A Política e o Natal
Por Joaquim Ramos
Mais um Natal, dirão alguns quando se aproxima a noite em que as famílias se juntam, muitas vezes a única vez no ano que tal acontece. Andamos atarefados nos presentes que poremos nos sapatinhos dos nossos familiares e amigos, nos perus e bacalhaus que iremos comprar e como os pagaremos nestes tempos em que o décimo terceiro mês é, para uma grande maioria dos Portugueses, esfumado nas despesas correntes dos meses pelos quais o seu pagamento foi repartido.
Mas, no meu ponto de vista, este é um Natal diferente dos últimos natais que os portugueses têm passado. É que, pela primeira vez em muitos anos, temos um governo apoiado por partidos cujo ideário político e princípios fundamentais se baseiam nos mesmos princípios humanísticos que norteiam o espírito do Natal: a solidariedade, a maior igualdade entre todos, a entreajuda e o calor humano.
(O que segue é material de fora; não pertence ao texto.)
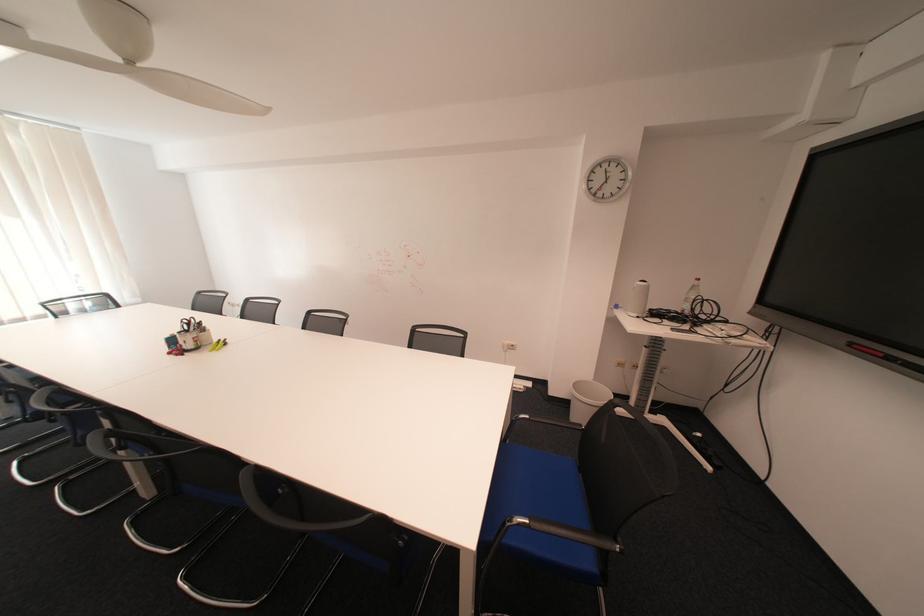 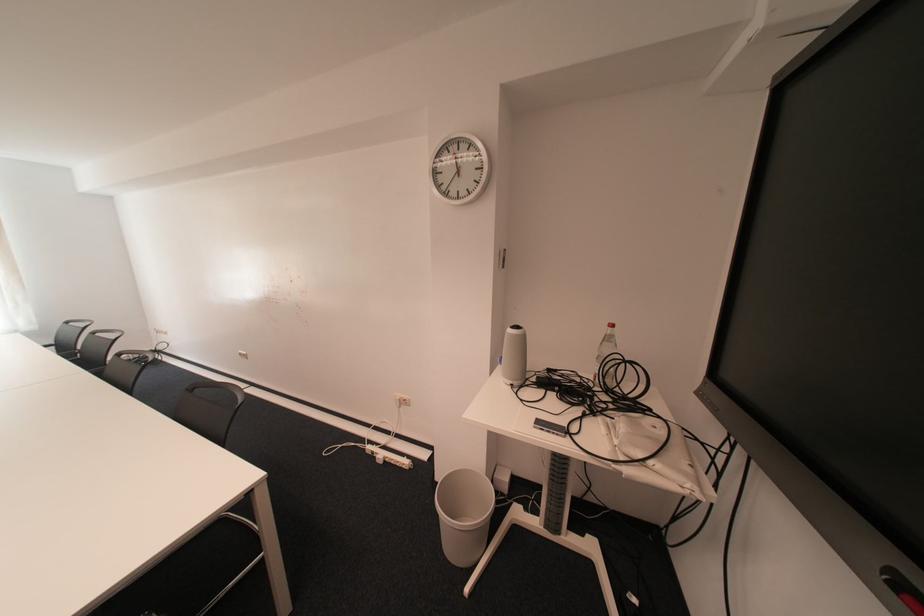 The images are taken continuously from a first-person perspective. In which direction are you moving?

The cameraman walked toward right, forward. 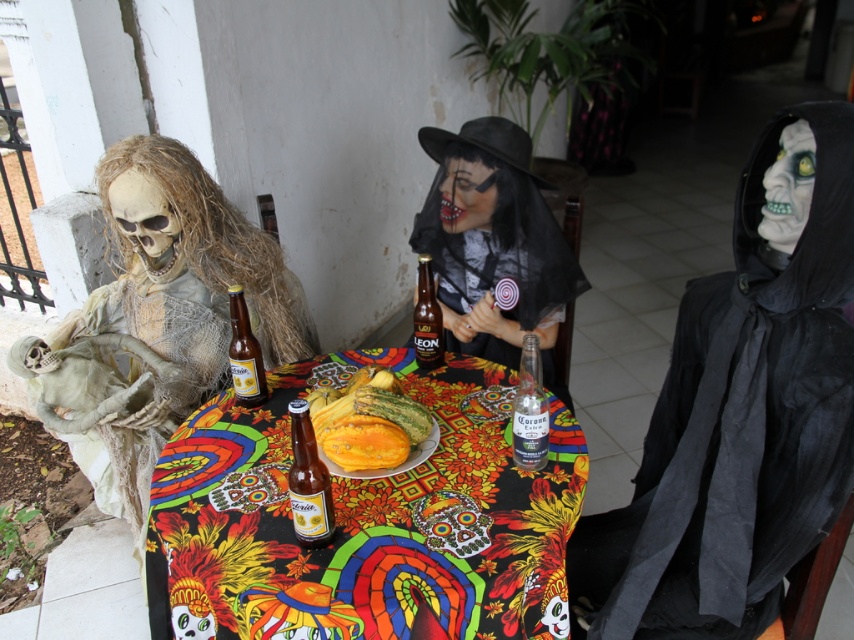 You are a guest at a DIA DE LOS MUERTOS celebration and want to place a small candle between the matte white skeleton at left and the brown glass beer bottle at center. Which object should you place the candle closer to to ensure it doesn not tip over?

The matte white skeleton at left is taller than the brown glass beer bottle at center, so placing the candle closer to the brown glass beer bottle at center would provide a more stable base since it is shorter and less likely to tip over.

You are standing at the camera position and want to take a photo of the matte white skeleton at left. Can you reach it without moving? The camera has a 10 feet reach range.

The matte white skeleton at left and camera are 5.02 feet apart, so yes, you can reach it without moving since it is within the camera reach range.

Consider the image. You are standing in front of the table at the DIA DE LOS MUERTOS celebration. You need to grab the black matte hood at right and the translucent glass beer bottle at center. Which object should you reach for first to pick them up in the correct order based on their positions?

You should reach for the black matte hood at right first because it is closer to you than the translucent glass beer bottle at center. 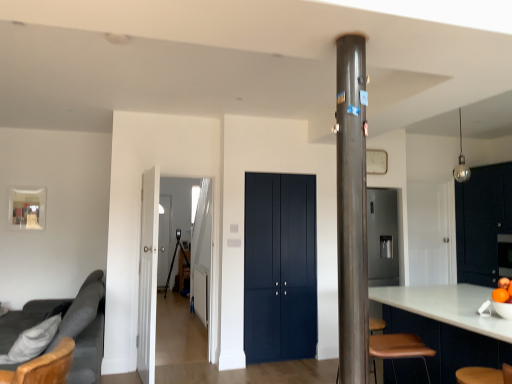 Question: Is matte dark blue cabinet at center, which is counted as the second door, starting from the front, thinner than transparent glass door at center, which is the 2th glass door in front-to-back order?

Choices:
 (A) yes
 (B) no

Answer: (A)

Question: From the image's perspective, is matte dark blue cabinet at center, the first door when ordered from back to front, located above transparent glass door at center, which ranks as the first glass door in left-to-right order?

Choices:
 (A) no
 (B) yes

Answer: (B)

Question: Considering the relative positions of matte dark blue cabinet at center, the first door when ordered from back to front, and transparent glass door at center, which is the 2th glass door in front-to-back order, in the image provided, is matte dark blue cabinet at center, the first door when ordered from back to front, to the right of transparent glass door at center, which is the 2th glass door in front-to-back order, from the viewer's perspective?

Choices:
 (A) no
 (B) yes

Answer: (B)

Question: Is matte dark blue cabinet at center, which is the 2th door from left to right, smaller than transparent glass door at center, which is the 2th glass door in front-to-back order?

Choices:
 (A) yes
 (B) no

Answer: (B)

Question: Can you confirm if matte dark blue cabinet at center, the first door when ordered from right to left, is shorter than transparent glass door at center, which ranks as the 2th glass door in right-to-left order?

Choices:
 (A) no
 (B) yes

Answer: (B)

Question: From the image's perspective, does matte dark blue cabinet at center, which is counted as the second door, starting from the front, appear lower than transparent glass door at center, which ranks as the 2th glass door in right-to-left order?

Choices:
 (A) no
 (B) yes

Answer: (A)

Question: Is transparent glass door at center, which ranks as the 2th glass door in right-to-left order, touching matte dark blue cabinet at center, the first door when ordered from right to left?

Choices:
 (A) yes
 (B) no

Answer: (B)

Question: Is transparent glass door at center, which ranks as the first glass door in left-to-right order, bigger than matte dark blue cabinet at center, the first door when ordered from right to left?

Choices:
 (A) yes
 (B) no

Answer: (B)

Question: Does transparent glass door at center, which ranks as the first glass door in left-to-right order, lie behind matte dark blue cabinet at center, which is counted as the second door, starting from the front?

Choices:
 (A) yes
 (B) no

Answer: (A)

Question: Is transparent glass door at center, which ranks as the 2th glass door in right-to-left order, thinner than matte dark blue cabinet at center, the first door when ordered from right to left?

Choices:
 (A) no
 (B) yes

Answer: (A)

Question: Is transparent glass door at center, the first glass door viewed from the back, to the left of matte dark blue cabinet at center, which is counted as the second door, starting from the front, from the viewer's perspective?

Choices:
 (A) yes
 (B) no

Answer: (A)

Question: Considering the relative positions of transparent glass door at center, which ranks as the first glass door in left-to-right order, and matte dark blue cabinet at center, the first door when ordered from right to left, in the image provided, is transparent glass door at center, which ranks as the first glass door in left-to-right order, in front of matte dark blue cabinet at center, the first door when ordered from right to left,?

Choices:
 (A) no
 (B) yes

Answer: (A)

Question: Considering the relative sizes of matte dark blue cabinet at center, which is counted as the second door, starting from the front, and shiny black dresser at right in the image provided, is matte dark blue cabinet at center, which is counted as the second door, starting from the front, bigger than shiny black dresser at right?

Choices:
 (A) yes
 (B) no

Answer: (B) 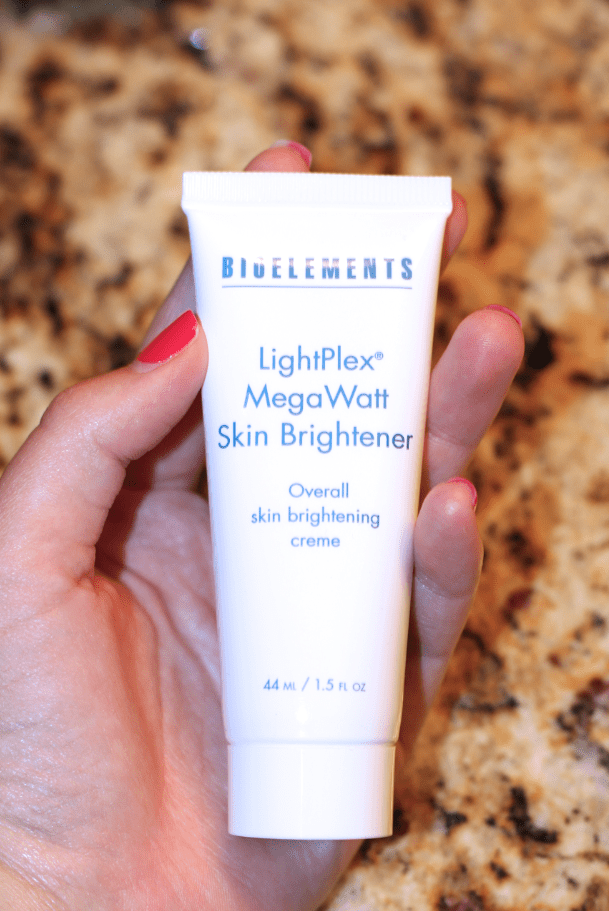 In order to click on lotion in this screenshot , I will do `click(290, 447)`. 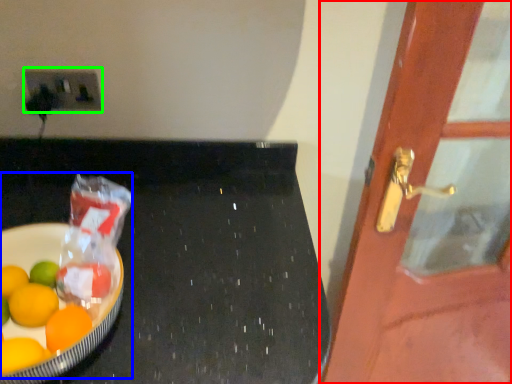 Question: Estimate the real-world distances between objects in this image. Which object is farther from door (highlighted by a red box), fruit dish (highlighted by a blue box) or electric outlet (highlighted by a green box)?

Choices:
 (A) fruit dish
 (B) electric outlet

Answer: (B) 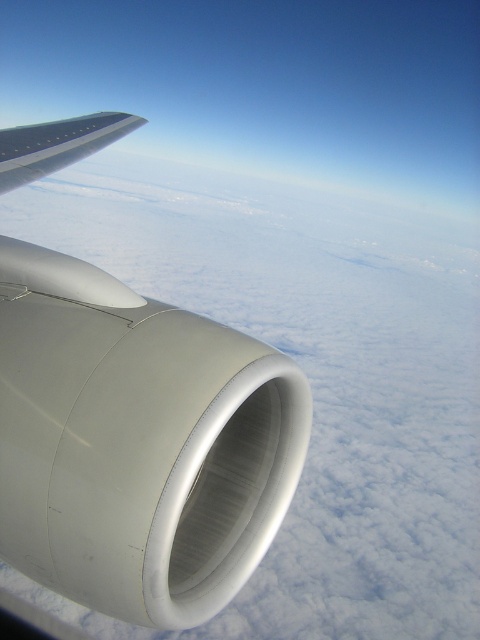 You are a flight attendant who needs to ensure that the matte white jet engine at center and the silver metallic wing at upper left are within safe operational limits. Based on their sizes, which object is wider?

The silver metallic wing at upper left is wider than the matte white jet engine at center.

You are a technician standing inside the aircraft near the window. You need to reach the matte white jet engine at center for maintenance. Given that your longest tool is 2 meters, can you safely extend your tool to the engine without overreaching?

The matte white jet engine at center is 2.53 meters away from the technician. Since the longest tool is only 2 meters, the technician cannot safely reach the engine with the available tool.

You are a flight attendant checking the aircraft components from inside the cabin. You need to determine which object is smaller between the matte white jet engine at center and the silver metallic wing at upper left. Based on your observation, which one is smaller?

The matte white jet engine at center is smaller than the silver metallic wing at upper left according to the description. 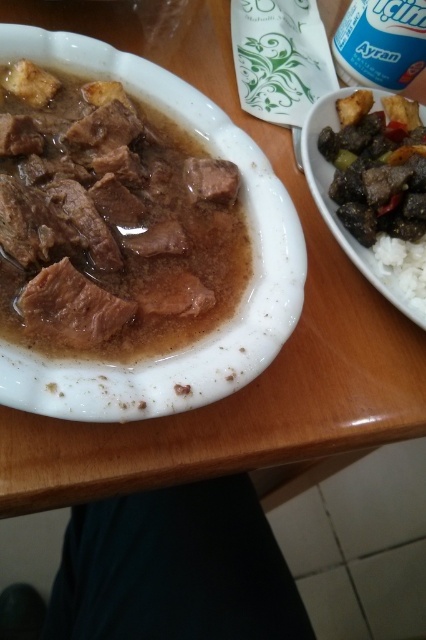 Does brown glossy meat at upper right have a larger size compared to white creamy yogurt at upper right?

Correct, brown glossy meat at upper right is larger in size than white creamy yogurt at upper right.

Is brown glossy meat at upper right closer to the viewer compared to white creamy yogurt at upper right?

That is True.

Locate an element on the screen. This screenshot has height=640, width=426. brown glossy meat at upper right is located at coordinates (377, 166).

You are a GUI agent. You are given a task and a screenshot of the screen. Output one action in this format:
    pyautogui.click(x=<x>, y=<y>)
    Task: Click on the brown glossy meat at upper right
    The height and width of the screenshot is (640, 426).
    Given the screenshot: What is the action you would take?
    pyautogui.click(x=377, y=166)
Não estou com isto a dizer que estes princípios são património exclusivo da esquerda. Não. Eu próprio trabalhei e vivi com pessoas de Direita – e vem-me logo e em primeiro lugar à cabeça o Eng. Nuno Abecasis – para quem estes são também vectores que prevalecem no seu pensamento e acção políticos. Mas uma coisa são os princípios e outra é a prática. E a prática, nos anos em que a Direita tem governado o País, particularmente no último quadriénio, não foi nada consentânea com aqueles o humanismo natalício : cavou-se o fosso maior entre ricos e pobres, lançaram-se milhares de famílias no desemprego, obrigaram-se centenas de milhares de jovens a desistir do seu País, entre outros desmandos governativos.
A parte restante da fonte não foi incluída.